From Wallace's admissions office goal-line stand in 1963 to Monday's upheaval in Columbia, the only thing that has changed as dramatically as the racial diversity on SEC football rosters is the amount of money involved in the sport. Earlier this year the SEC announced a record $455 million in revenue solely from television deals, or $31.2 million for each of its 14 schools. Is it any wonder then why coach Pinkel would defy his university president and align himself with his players?

One week ago, Butler embarked on his hunger strike, but his self-induced starvation was not widely reported. ESPN televised last Thursday night's game from Columbia between Mississippi State and Missouri without ever mentioning it.

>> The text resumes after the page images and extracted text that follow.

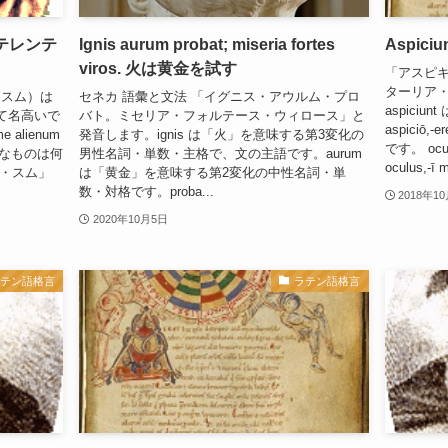
：テレンテ
Ignis aurum probat; miseria fortes
Aspiciun
viros. 火は黄金を試す
「アスピ
ターリア
・スム）は
セネカ 語彙と文法 「イグニス・アウルム・プロ
aspici
て名高いで
バト。ミセリア・フォルテース・ウィロース」と
aspici
 alienum
発音します。ignis は「火」を意味する第3変化の
です。 oc
縁なものは何
男性名詞・単数・主格で、文の主語です。aurum
oculus,-
ー・スム」
は「黄金」を意味する第2変化の中性名詞・単
数・対格です。proba...
2018年1
2020年10月5日
ラテン語格言
ラテン語格言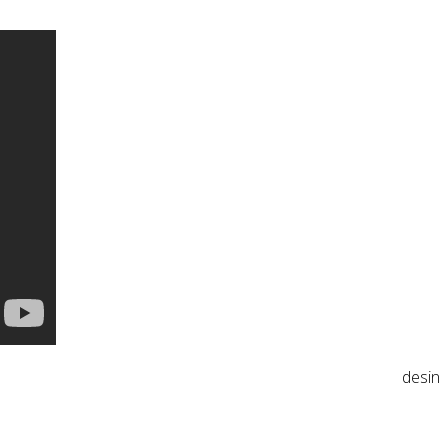
desin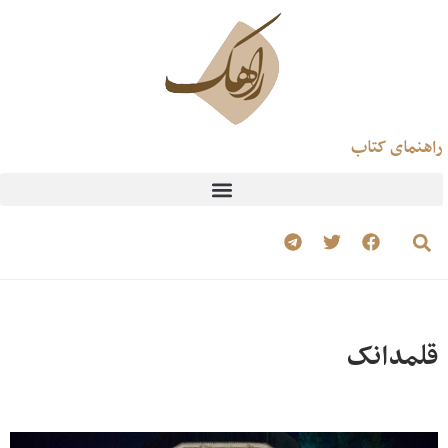
راهنمای کتاب
قلمدانک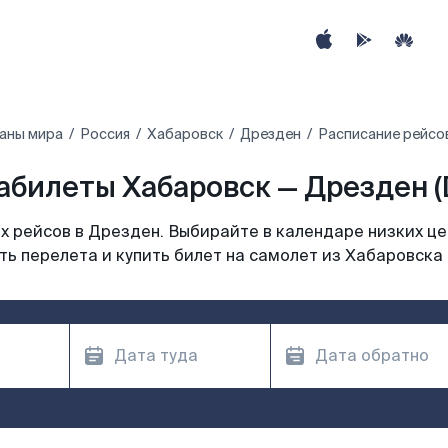
аны мира
Россия
Хабаровск
Дрезден
Расписание рейсо
абилеты Хабаровск — Дрезден (
 рейсов в Дрезден. Выбирайте в календаре низких це
ь перелета и купить билет на самолет из Хабаровска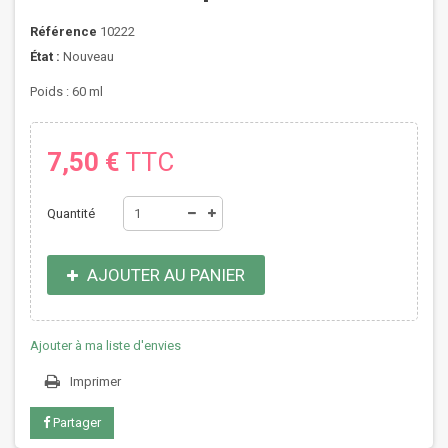
Référence
10222
État :
Nouveau
Poids : 60 ml
7,50 €
TTC
Quantité
AJOUTER AU PANIER
Ajouter à ma liste d'envies
Imprimer
Partager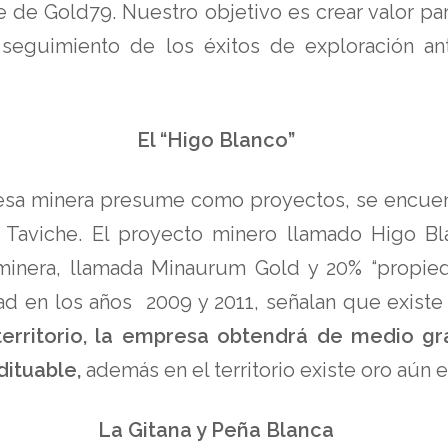
e de Gold79. Nuestro objetivo es crear valor pa
seguimiento de los éxitos de exploración ant
El “Higo Blanco”
presa minera presume como proyectos, se encue
Taviche. El proyecto minero llamado Higo Bl
minera, llamada Minaurum Gold y 20% “propi
ad en los años 2009 y 2011, señalan que existe 
territorio, la empresa obtendrá de medio g
dituable,
además en el territorio existe oro aún
La Gitana y Peña Blanca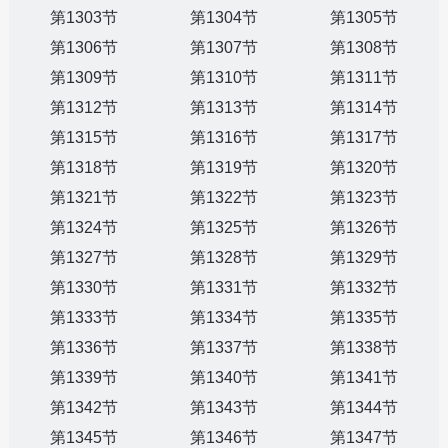
第1303节
第1304节
第1305节
第1306节
第1307节
第1308节
第1309节
第1310节
第1311节
第1312节
第1313节
第1314节
第1315节
第1316节
第1317节
第1318节
第1319节
第1320节
第1321节
第1322节
第1323节
第1324节
第1325节
第1326节
第1327节
第1328节
第1329节
第1330节
第1331节
第1332节
第1333节
第1334节
第1335节
第1336节
第1337节
第1338节
第1339节
第1340节
第1341节
第1342节
第1343节
第1344节
第1345节
第1346节
第1347节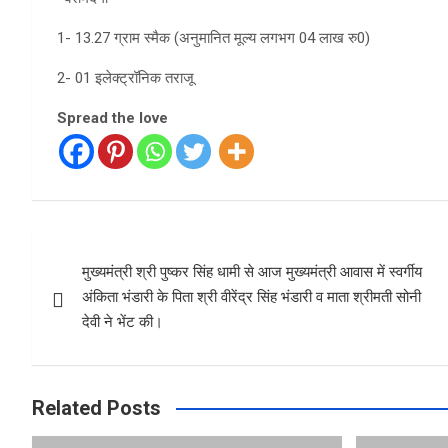
1- 13.27 ग्राम स्मैक (अनुमानित मूल्य लगभग 04 लाख रु0)
2- 01 इलेक्ट्रॉनिक तराजू
Spread the love
Post
मुख्यमंत्री श्री पुष्कर सिंह धामी से आज मुख्यमंत्री आवास में स्वर्गीय
navigation
अंकिता भंडारी के पिता श्री वीरेंद्र सिंह भंडारी व माता श्रीमती सोनी
देवी ने भेंट की।
Related Posts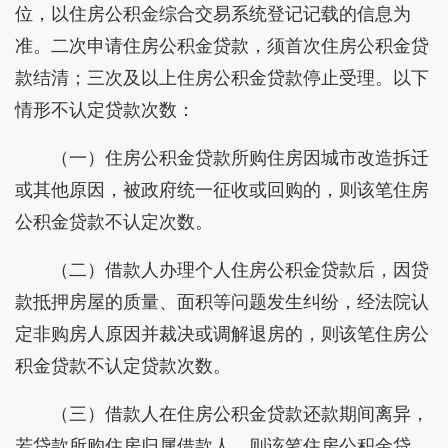
位，以住房公积金综合交易系统登记记载的信息为
准。二次申请住房公积金贷款，须首次住房公积金贷
款结清；三次及以上住房公积金贷款停止受理。以下
情形不认定贷款次数：
（一）住房公积金贷款所购住房因城市改造拆迁
或其他原因，被政府统一征收或回购的，则该笔住房
公积金贷款不认定次数。
（二）借款人办理个人住房公积金贷款后，因贷
款抵押房屋的质量、面积等问题发生纠纷，经法院认
定非购房人原因并裁决或调解退房的，则该笔住房公
积金贷款不认定贷款次数。
（三）借款人在住房公积金贷款还款期间离异，
若贷款所购住房归属借款人，则该笔住房公积金贷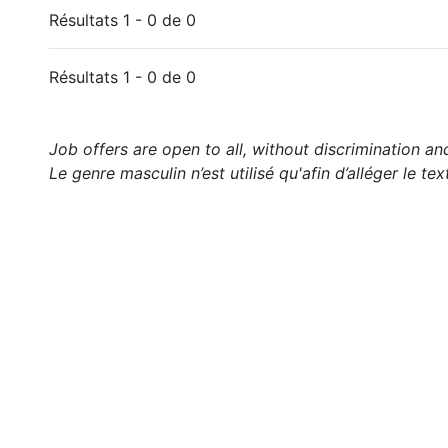
Résultats 1 - 0 de 0
Résultats 1 - 0 de 0
Job offers are open to all, without discrimination an
Le genre masculin n’est utilisé qu'afin d’alléger le tex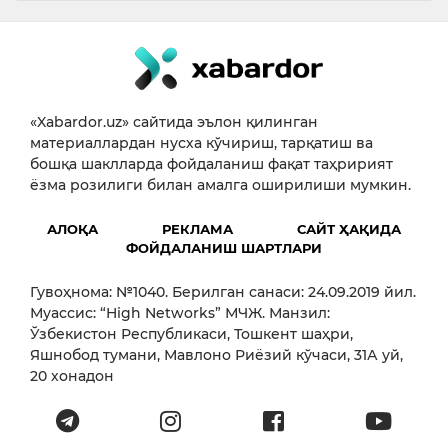
«Xabardor.uz» сайтида эълон қилинган
материаллардан нусха кўчириш, тарқатиш ва
бошқа шаклларда фойдаланиш фақат таҳририят
ёзма розилиги билан амалга оширилиши мумкин.
АЛОҚА
РЕКЛАМА
САЙТ ҲАҚИДА
ФОЙДАЛАНИШ ШАРТЛАРИ
Гувоҳнома: №1040. Берилган санаси: 24.09.2019 йил.
Муассис: “High Networks” МЧЖ. Манзил:
Ўзбекистон Республикаси, Тошкент шаҳри,
Яшнобод тумани, Мавлоно Риёзий кўчаси, 31А уй,
20 хонадон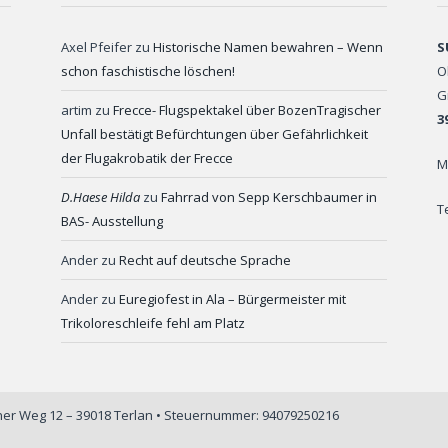
Axel Pfeifer
zu
Historische Namen bewahren – Wenn
S
schon faschistische löschen!
O
G
artim
zu
Frecce- Flugspektakel über BozenTragischer
3
Unfall bestätigt Befürchtungen über Gefährlichkeit
der Flugakrobatik der Frecce
M
D.Haese Hilda
zu
Fahrrad von Sepp Kerschbaumer in
T
BAS- Ausstellung
Ander
zu
Recht auf deutsche Sprache
Ander
zu
Euregiofest in Ala – Bürgermeister mit
Trikoloreschleife fehl am Platz
iner Weg 12 – 39018 Terlan • Steuernummer: 94079250216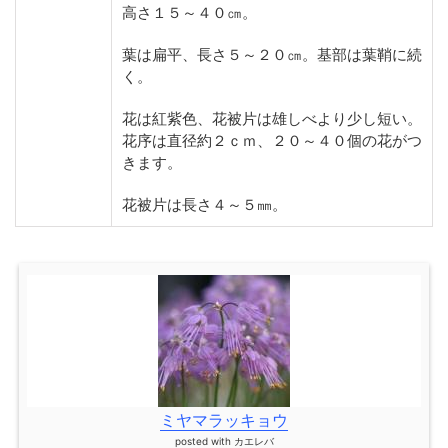
高さ１５～４０㎝。
葉は扁平、長さ５～２０㎝。基部は葉鞘に続
く。
花は紅紫色、花被片は雄しべより少し短い。
花序は直径約２ｃｍ、２０～４０個の花がつ
きます。
花被片は長さ４～５㎜。
ミヤマラッキョウ
posted with
カエレバ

Two nights later, 30 African-American members of the Missouri football team appeared in a photo together and announced that they stood in support of Butler. "We will no longer participate in any football related activities until President Tim Wolfe resigns," the players tweeted via an account belonging to a group called the Legion of Black Collegians, "or is removed due to his negligence toward marginalized students' experiences."

On Sunday, Pinkel tweeted out a photo of his entire team, the players' arms interlocking, with the following message: "The Mizzou family stands as one. We are united. We are behind our players."

Payton Head, the student body president who was the victim of racial slurs in September, is both African-American and openly gay. His successful candidacy in an election that had the largest voter turnout in school history suggests that while racism exists at the University of Missouri—as it does in at least trace elements at many universities—it is a minority perspective.

None of that mattered in Columbia on Monday, however. The football team took a stand, and whether Wolfe's resignation was, as he said, "the right thing to do," was no longer pertinent. There can be little doubt that college football players from coast to coast saw what transpired on Monday in Columbia and Baton Rouge and gained a greater understanding of the leverage their talent affords them.